新卒採用の会社説明会解禁 人手不足で学生優位

就職情報会社マイナビが開いた、約160社が参加する会社説明会=1日午前、千葉市

 2026年に卒業する大学生・大学院生を対象にした新卒採用の会社説明会が1日解禁された。少子化に加えて慢性的な人手不足で企業の採用意欲は高く、今年も学生優位の「売り手市場」が続く。魅力を高めて学生を引きつけようと、初任給引き上げや福利厚生をアピールするなど企業側は苦心している。

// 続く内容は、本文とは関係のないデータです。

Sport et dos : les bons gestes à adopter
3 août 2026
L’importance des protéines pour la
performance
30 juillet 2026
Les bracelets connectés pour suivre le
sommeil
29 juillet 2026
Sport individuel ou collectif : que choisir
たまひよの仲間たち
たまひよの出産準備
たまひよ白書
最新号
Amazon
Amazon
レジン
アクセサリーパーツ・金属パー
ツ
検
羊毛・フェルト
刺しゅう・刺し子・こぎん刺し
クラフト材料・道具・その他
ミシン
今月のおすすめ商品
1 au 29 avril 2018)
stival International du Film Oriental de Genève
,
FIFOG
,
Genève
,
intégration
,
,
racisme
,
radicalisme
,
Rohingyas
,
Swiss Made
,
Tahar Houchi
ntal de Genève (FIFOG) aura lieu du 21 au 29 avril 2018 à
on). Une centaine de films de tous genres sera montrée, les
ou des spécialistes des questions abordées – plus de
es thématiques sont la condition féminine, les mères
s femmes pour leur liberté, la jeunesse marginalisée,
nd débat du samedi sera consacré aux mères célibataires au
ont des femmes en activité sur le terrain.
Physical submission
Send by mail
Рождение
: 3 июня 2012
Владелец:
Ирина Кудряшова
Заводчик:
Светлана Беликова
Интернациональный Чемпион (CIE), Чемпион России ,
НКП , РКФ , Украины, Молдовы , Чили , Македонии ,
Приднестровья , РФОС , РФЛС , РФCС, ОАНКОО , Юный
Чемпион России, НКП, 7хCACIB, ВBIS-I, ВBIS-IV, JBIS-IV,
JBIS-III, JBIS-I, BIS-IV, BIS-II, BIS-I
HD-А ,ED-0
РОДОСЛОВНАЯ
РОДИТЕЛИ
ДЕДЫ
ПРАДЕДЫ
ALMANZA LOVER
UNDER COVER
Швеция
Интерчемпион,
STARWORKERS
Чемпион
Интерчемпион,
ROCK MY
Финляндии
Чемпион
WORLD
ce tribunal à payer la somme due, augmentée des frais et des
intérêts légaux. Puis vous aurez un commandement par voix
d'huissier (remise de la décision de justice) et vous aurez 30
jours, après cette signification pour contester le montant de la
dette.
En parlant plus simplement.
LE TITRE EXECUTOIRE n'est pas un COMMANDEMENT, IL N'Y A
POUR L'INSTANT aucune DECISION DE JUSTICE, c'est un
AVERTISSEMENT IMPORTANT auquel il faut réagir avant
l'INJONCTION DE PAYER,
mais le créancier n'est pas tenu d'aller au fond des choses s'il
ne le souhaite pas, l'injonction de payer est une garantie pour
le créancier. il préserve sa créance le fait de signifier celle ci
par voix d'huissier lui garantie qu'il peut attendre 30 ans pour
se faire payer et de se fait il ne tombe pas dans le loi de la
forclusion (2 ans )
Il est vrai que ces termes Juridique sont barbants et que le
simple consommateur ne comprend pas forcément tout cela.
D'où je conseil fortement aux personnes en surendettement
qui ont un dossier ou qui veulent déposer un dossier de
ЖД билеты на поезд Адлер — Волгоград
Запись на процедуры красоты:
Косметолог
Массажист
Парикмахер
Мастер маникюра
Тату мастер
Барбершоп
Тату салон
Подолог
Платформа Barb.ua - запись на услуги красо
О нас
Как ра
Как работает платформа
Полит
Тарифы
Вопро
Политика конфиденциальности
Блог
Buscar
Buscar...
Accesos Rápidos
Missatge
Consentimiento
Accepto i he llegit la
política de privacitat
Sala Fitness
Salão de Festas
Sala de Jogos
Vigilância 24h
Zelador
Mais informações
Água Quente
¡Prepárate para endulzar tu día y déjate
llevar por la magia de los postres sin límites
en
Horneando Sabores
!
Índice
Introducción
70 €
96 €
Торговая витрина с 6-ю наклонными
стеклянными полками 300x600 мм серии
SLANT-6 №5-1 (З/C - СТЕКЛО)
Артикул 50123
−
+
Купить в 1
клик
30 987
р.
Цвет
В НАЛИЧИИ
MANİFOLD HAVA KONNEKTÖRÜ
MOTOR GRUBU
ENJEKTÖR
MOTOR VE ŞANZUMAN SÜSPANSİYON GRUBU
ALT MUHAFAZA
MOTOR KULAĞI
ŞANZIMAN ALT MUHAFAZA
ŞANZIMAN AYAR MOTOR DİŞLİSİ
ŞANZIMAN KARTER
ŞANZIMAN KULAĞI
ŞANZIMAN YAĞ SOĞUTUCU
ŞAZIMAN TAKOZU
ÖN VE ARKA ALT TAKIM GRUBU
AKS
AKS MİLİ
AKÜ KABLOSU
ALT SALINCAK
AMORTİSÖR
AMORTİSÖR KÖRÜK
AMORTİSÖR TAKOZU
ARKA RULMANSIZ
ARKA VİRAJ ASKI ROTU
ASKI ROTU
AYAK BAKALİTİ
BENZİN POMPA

 就職情報会社マイナビは千葉市で約160社参加の説明会を開いた。訪れた流通経済大の女子学生(20)は「まず見るのは休暇日数や手当など。転勤がないことも大事。いつか出産もしたいので復帰後の働きやすさも気にしている」と話した。

 一方で製造業の担当者は「求人サイトに募集を出してもなかなか人が集まらない。特に中小企業は厳しい」と気を引き締めた。

 就職情報サイト「リクナビ」を運営するリクルートもオンラインで合同説明会を行った。

 政府は学業に影響が出ないよう、就職活動にルールを定めている。会社説明会は3月から、面接などの選考活動は6月からとしている。しかし、他社に先駆けて学生を確保しようと前倒しするのが一般的で、ルールの形骸化が進んでいる。